San Francisco-based ezRez Software, an online travel Software-as-a-Service (SaaS) vendor, runs SIOS Technology Corp.'s SteelEye Protection Suite (SPS) for Linux for high availability failover of its PostgreSQL-based platform. According to Michael Bruttig, senior director of technical operations with ezRez, the suite's LifeKeeper software caught an issue that could have resulted in a global outage.
The ezRez platform allows clients to launch online travel services, such as airline, car and hotel reservations, with the look and feel of a customized implementation. Their clients include AirAsia, American Airlines, American Express, JetBlue, Intercontinental Hotels, LAN Airlines, Starwood Hotels and Resorts and United Airlines.
EzRez's data center is set up in a collocation facility operated by Savvis Inc. The environment is made up of six primary database servers and a dedicated high availability failover server (Dell PowerEdge R610 and C1100), attached to an EMC CX4 Clarion with Fibre Channel. "The LifeKeeper software monitors the LUN assignments so if one server goes down, it moves [that server's workload] over to the failover box," Bruttig said.
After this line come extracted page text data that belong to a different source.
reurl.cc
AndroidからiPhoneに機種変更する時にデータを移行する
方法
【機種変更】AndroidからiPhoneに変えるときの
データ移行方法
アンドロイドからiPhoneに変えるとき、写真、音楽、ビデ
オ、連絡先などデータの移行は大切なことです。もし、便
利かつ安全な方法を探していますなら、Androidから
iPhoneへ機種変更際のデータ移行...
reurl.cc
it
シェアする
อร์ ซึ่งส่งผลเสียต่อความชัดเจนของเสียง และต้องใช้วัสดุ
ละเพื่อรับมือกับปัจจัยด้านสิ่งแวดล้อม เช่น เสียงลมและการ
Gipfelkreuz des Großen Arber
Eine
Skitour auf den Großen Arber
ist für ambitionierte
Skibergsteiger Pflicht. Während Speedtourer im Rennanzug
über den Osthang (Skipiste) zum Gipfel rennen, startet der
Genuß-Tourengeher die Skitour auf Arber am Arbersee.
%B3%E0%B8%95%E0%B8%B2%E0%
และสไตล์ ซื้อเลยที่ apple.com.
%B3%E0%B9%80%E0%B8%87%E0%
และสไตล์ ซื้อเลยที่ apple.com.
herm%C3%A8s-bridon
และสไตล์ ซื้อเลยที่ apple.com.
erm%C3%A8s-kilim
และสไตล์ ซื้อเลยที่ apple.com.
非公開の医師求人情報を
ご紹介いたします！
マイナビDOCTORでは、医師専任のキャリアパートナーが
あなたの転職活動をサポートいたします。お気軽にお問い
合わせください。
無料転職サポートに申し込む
"Our data center is on the East Coast, so we rely on Savvis' remote hands service a lot," said Bruttig. "Our cage, at that time, wasn't well labeled, and remote hands moved the wrong server because it was mislabeled."
ezRes maintains separate databases for each of their clients, however, one server contains what ezRes calls a "shared DB"—a resource that all of their clients use. "The [shared] box was unplugged, it automatically failed over, we got a notification from LifeKeeper, but no client calls and no web metrics alerts," said Bruttig. "Our clients monitor us to the minute," he said. "It was probably a 30-second failover. Without the LifeKeeper software, we would have to get into the SAN, move the LUN over, bring up the LUN on the standby box, check the database for consistency, and change the IP on the box." He estimated that it would have resulted in multiple hours of downtime, but could not comment on what that would mean financially for the company.
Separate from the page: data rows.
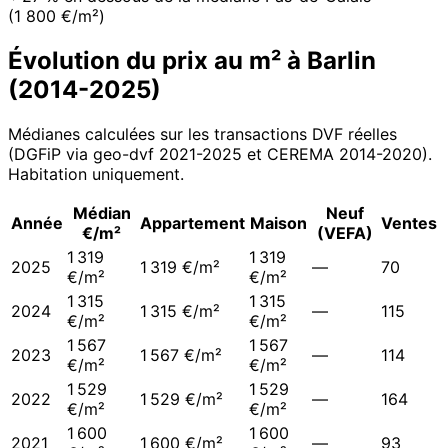
(1 800 €/m²)
Évolution du prix au m² à
Barlin
(
2014
-
2025
)
Médianes calculées sur les transactions DVF réelles
(DGFiP via geo-dvf 2021-
2025
et CEREMA 2014-2020
).
Habitation uniquement.
Médian
Neuf
Année
Appartement
Maison
Ventes
€/m²
(VEFA)
1 319
1 319
2025
1 319 €/m²
—
70
€/m²
€/m²
1 315
1 315
2024
1 315 €/m²
—
115
€/m²
€/m²
1 567
1 567
2023
1 567 €/m²
—
114
€/m²
€/m²
1 529
1 529
2022
1 529 €/m²
—
164
€/m²
€/m²
1 600
1 600
2021
1 600 €/m²
—
93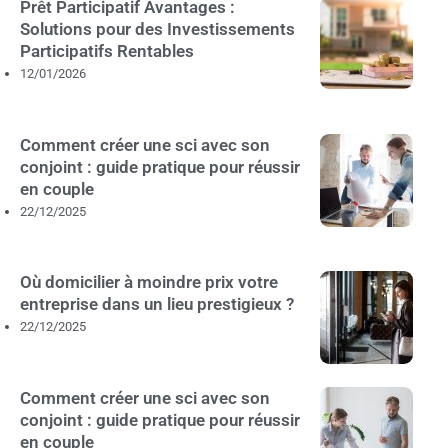
Prêt Participatif Avantages :
Solutions pour des Investissements
Participatifs Rentables
12/01/2026
Comment créer une sci avec son
conjoint : guide pratique pour réussir
en couple
22/12/2025
Où domicilier à moindre prix votre
entreprise dans un lieu prestigieux ?
22/12/2025
Comment créer une sci avec son
conjoint : guide pratique pour réussir
en couple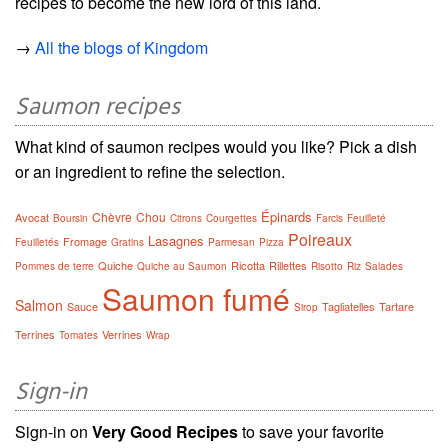
recipes to become the new lord of this land.
→
All the blogs of Kingdom
Saumon recipes
What kind of saumon recipes would you like? Pick a dish
or an ingredient to refine the selection.
Épinards
Chèvre
Chou
Avocat
Boursin
Citrons
Courgettes
Farcis
Feuilleté
Poireaux
Lasagnes
Fromage
Feuilletés
Gratins
Parmesan
Pizza
Quiche
Ricotta
Rillettes
Pommes de terre
Quiche au Saumon
Risotto
Riz
Salades
Saumon fumé
Salmon
Sauce
Tagliatelles
Tartare
Sirop
Terrines
Verrines
Tomates
Wrap
Sign-in
Sign-in on
Very Good Recipes
to save your favorite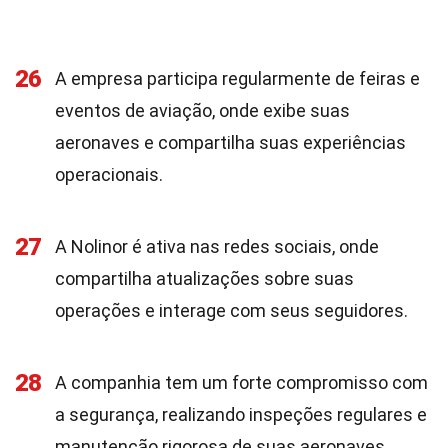
26
A empresa participa regularmente de feiras e
eventos de aviação, onde exibe suas
aeronaves e compartilha suas experiências
operacionais.
27
A Nolinor é ativa nas redes sociais, onde
compartilha atualizações sobre suas
operações e interage com seus seguidores.
28
A companhia tem um forte compromisso com
a segurança, realizando inspeções regulares e
manutenção rigorosa de suas aeronaves.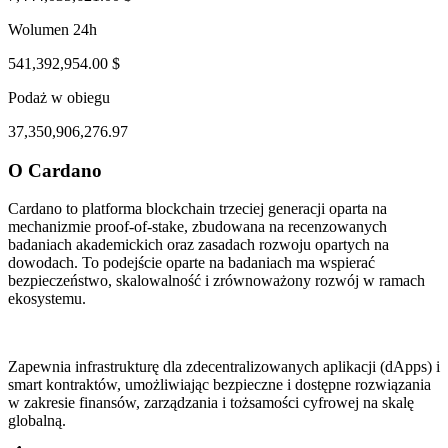
Wolumen 24h
541,392,954.00 $
Podaż w obiegu
37,350,906,276.97
O Cardano
ul 31, 05:08 PM
Aug 4, 04:08 AM
Cardano to platforma blockchain trzeciej generacji oparta na
mechanizmie proof-of-stake, zbudowana na recenzowanych
badaniach akademickich oraz zasadach rozwoju opartych na
dowodach. To podejście oparte na badaniach ma wspierać
bezpieczeństwo, skalowalność i zrównoważony rozwój w ramach
ekosystemu.
Zapewnia infrastrukturę dla zdecentralizowanych aplikacji (dApps) i
smart kontraktów, umożliwiając bezpieczne i dostępne rozwiązania
w zakresie finansów, zarządzania i tożsamości cyfrowej na skalę
globalną.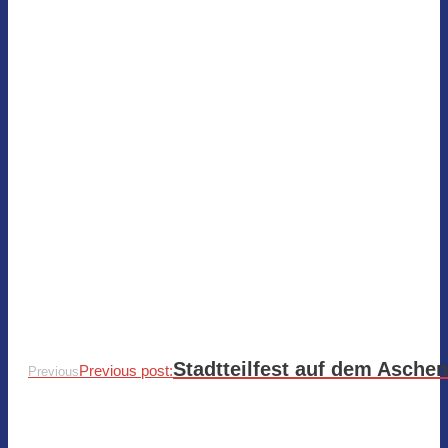
Stadtteilfest auf dem Asche
Previous post:
Previous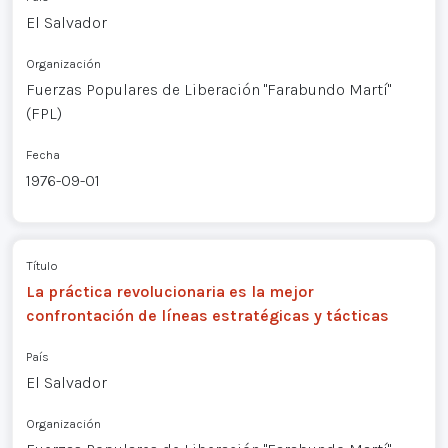
El Salvador
Organización
Fuerzas Populares de Liberación "Farabundo Martí"
(FPL)
Fecha
1976-09-01
Título
La práctica revolucionaria es la mejor
confrontación de líneas estratégicas y tácticas
País
El Salvador
Organización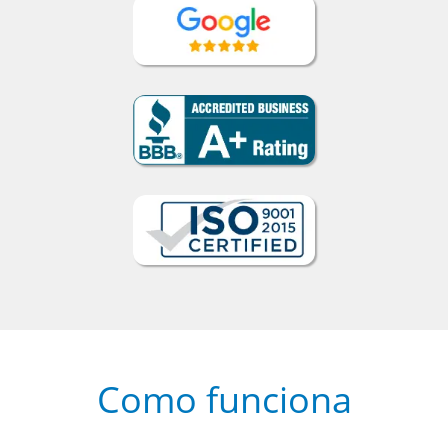
Como funciona
1
Escolha um curso presencial ou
ezRes has SPS tuned to send SMS and email notifications when a failover happens. "We might actually have it tuned too far," Bruttig said. "We get notifications about connections between all the servers, LUNs, all that good stuff."
After the failover, ezRes ran operations on the failover box until the next scheduled maintenance window, at which point they moved the workload back to the primary server. "There's two ways you can perform the failback [in SPS]," said Bruttig. "There is a command line interface—that's probably the quickest way, because we are PCI compliant and have a lot of restrictions on getting into our production environment. But there is also a really good GUI that's easy to use to move around resources."
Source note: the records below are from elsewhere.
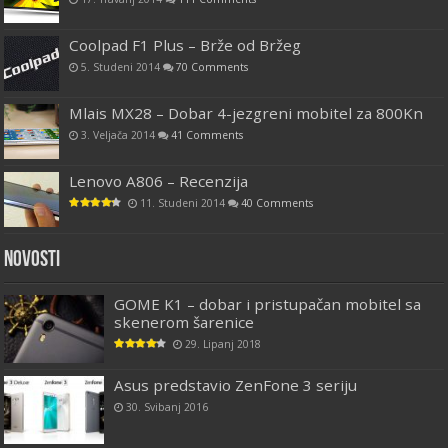
Coolpad F1 Plus – Brže od Bržeg
5. Studeni 2014
70 Comments
Mlais MX28 – Dobar 4-jezgreni mobitel za 800Kn
3. Veljača 2014
41 Comments
Lenovo A806 – Recenzija
11. Studeni 2014
40 Comments
Novosti
GOME K1 – dobar i pristupačan mobitel sa
skenerom šarenice
29. Lipanj 2018
Asus predstavio ZenFone 3 seriju
30. Svibanj 2016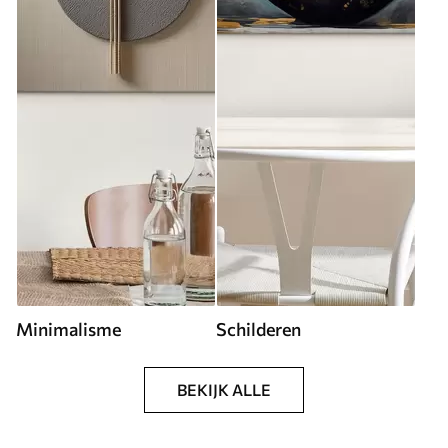
Minimalisme
Schilderen
BEKIJK ALLE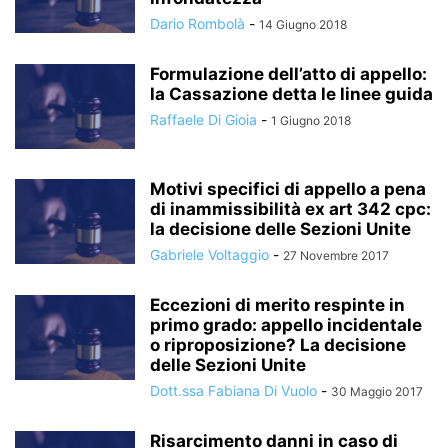
Dario Rombolà
-
14 Giugno 2018
Formulazione dell’atto di appello:
la Cassazione detta le linee guida
Raffaele Di Gioia
-
1 Giugno 2018
Motivi specifici di appello a pena
di inammissibilità ex art 342 cpc:
la decisione delle Sezioni Unite
Gabriele Voltaggio
-
27 Novembre 2017
Eccezioni di merito respinte in
primo grado: appello incidentale
o riproposizione? La decisione
delle Sezioni Unite
Dott.ssa Fabiana Di Vuolo
-
30 Maggio 2017
Risarcimento danni in caso di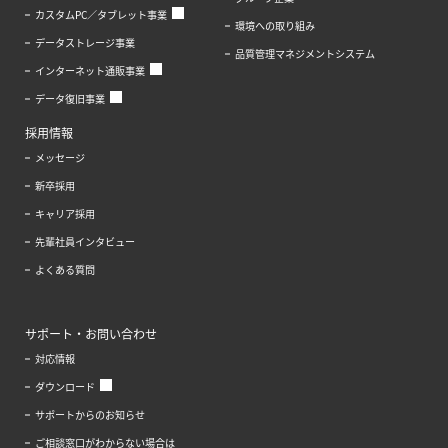
カスタムPC／タブレット事業
環境への取り組み
データストレージ事業
品質管理マネジメントシステム
インターネット通販事業
データ復旧事業
採用情報
メッセージ
新卒採用
キャリア採用
先輩社員インタビュー
よくある質問
サポート・お問い合わせ
対応情報
ダウンロード
サポートからのお知らせ
ご相談窓口がわからない場合は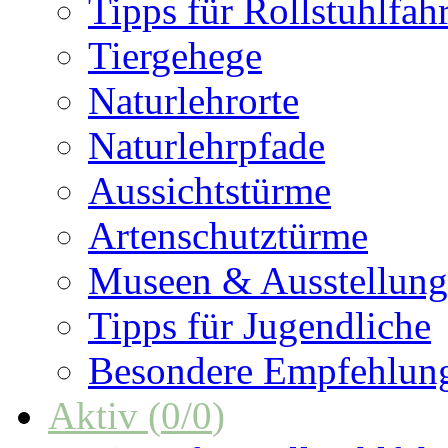
Tipps für Rollstuhlfah
Tiergehege
Naturlehrorte
Naturlehrpfade
Aussichtstürme
Artenschutztürme
Museen & Ausstellun
Tipps für Jugendliche
Besondere Empfehlun
Aktiv
(
0
/
0
)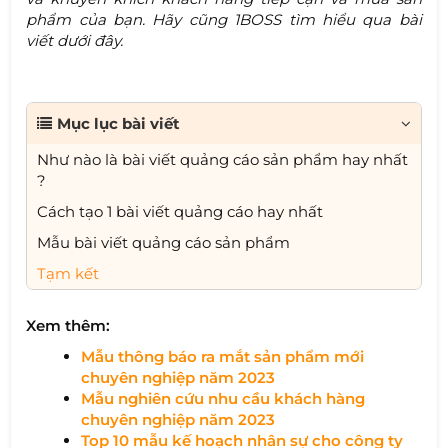
phẩm của bạn. Hãy cũng 1BOSS tìm hiểu qua bài
viết dưới đây.
Mục lục bài viết
Như nào là bài viết quảng cáo sản phẩm hay nhất
?
Cách tạo 1 bài viết quảng cáo hay nhất
Mẫu bài viết quảng cáo sản phẩm
Tạm kết
Xem thêm:
Mẫu thông báo ra mắt sản phẩm mới
chuyên nghiệp năm 2023​
Mẫu nghiên cứu nhu cầu khách hàng
chuyên nghiệp năm 2023​
Top 10 mẫu kế hoạch nhân sự cho công ty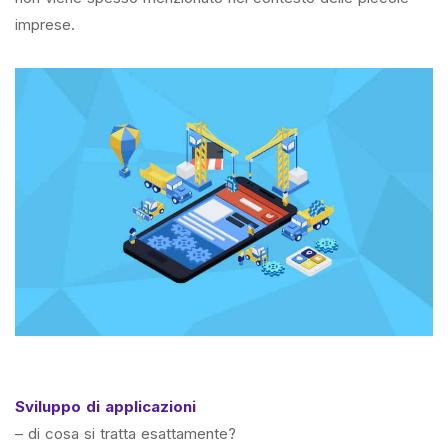
imprese.
Sviluppo di applicazioni
– di cosa si tratta esattamente?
As noted above, ezRez's platform is based on the PostgreSQL open-source database management system. SPS' ability to easily integrate with the company’s PostgreSQL-based platform was a major factor in choosing the product. Bruttig also had previous experience using SPS in a position at another organization.
"It didn’t require any file system modification, there were no special scripts to run," said Bruttig. "[Symantec] Veritas [Cluster Server] requires you to switch your file system to their proprietary file system."
SPS is available on either a perpetual license or a subscription basis. Pricing is based on the number of nodes in a cluster. Each node requires a license, and a there is an additional 20% fee per node for support.